The Christmas of my twelfth year, I received a wonderful baby spider monkey, whom I named Jupo. After I opened her crate and let her out, she immediately climbed our Christmas tree and wrenched away most of our beautiful family ornaments. A floor-to-ceiling wire enclosure had to be erected in my bedroom, but she cried when I put her in it at night. Also, it was so cold that winter that all the blankets in the world wouldn’t have kept her warm enough, because she would just toss them off. She even ripped off the little doll-sized, red-striped pajamas I’d put her in. So, in the end, she slept with me, inside my nightgown, stretched out across my chest, where she could hear the sound of my heartbeat under her own. Jupo only loved me and would cling to me, her arms around my neck, all day long. She kept my life exciting with all of her antics for five wonderful years. And then it was time for her to find a mate, which she did—Butch, a strapping young spider monkey, who lived at the Norristown Zoo in New Jersey.
We had a cheetah named Rani who lay out on my bed some afternoons and slept ‘till it was her feeding time. And of course we also had the American bald eagle, Aguila. We had Otty, the otter, who liked to attack me in the pond and nibble my toes and make me scream bloody murder when I was swimming; and Coy, the coyote. We also had several ocelots, a bunch of skunks, vampire bats, a tarantula that we used a toothbrush to clean, six peacocks and pea hens that cried heeeelp, heeeelp when anyone drove up our quarter-mile drive; eight falcons, an unattractive hyrax, a fox named Tod, whom my father wrote about in one of his children’s books, The Fox and The Hound; and many other animals, including dozens and dozens of various snakes, some very poisonous, that came and went through the years. We also raised rats and rabbits to feed these animals. And then there was the roadkill that we found along the country roads. Our icebox in the shed was filled to the brim with not only the usual chicken and lamb chops, but with square enamel trays of dead furry things that had wandered too close to Route 401 just off Bacton Hill.
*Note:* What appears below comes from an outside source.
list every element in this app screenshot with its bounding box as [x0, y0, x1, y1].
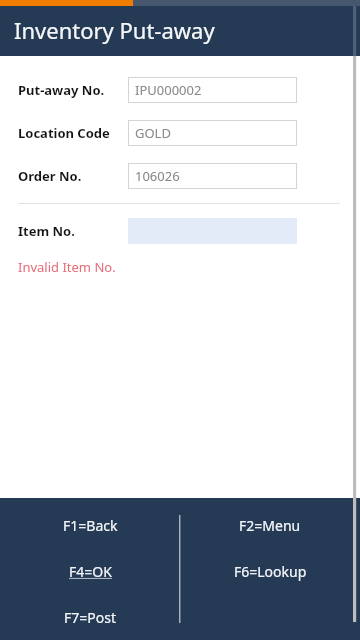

When I was little and still living at my grandmother’s house, it was actually safer keeping me inside a cage because so many of the animals my parents brought back had free range; my playpen had a top cover and was made of metal mesh. As a young child, I was not encouraged to have friends, but later, when I was a teenager, school friends would flock to our house because they were utterly and completely captivated by what they and their parents referred to as “the eccentric Mannix family and their menagerie”.
At least once a month there was an article in one of the Philadelphia newspapers about adventurers Jule and Dan Mannix returning from Kenya, or leaving for India, or acquiring a pair of kinkajous, or having just written a new book. I hated when my friends brought cameras when they came to visit and had me take pictures of them with Rani licking their hands.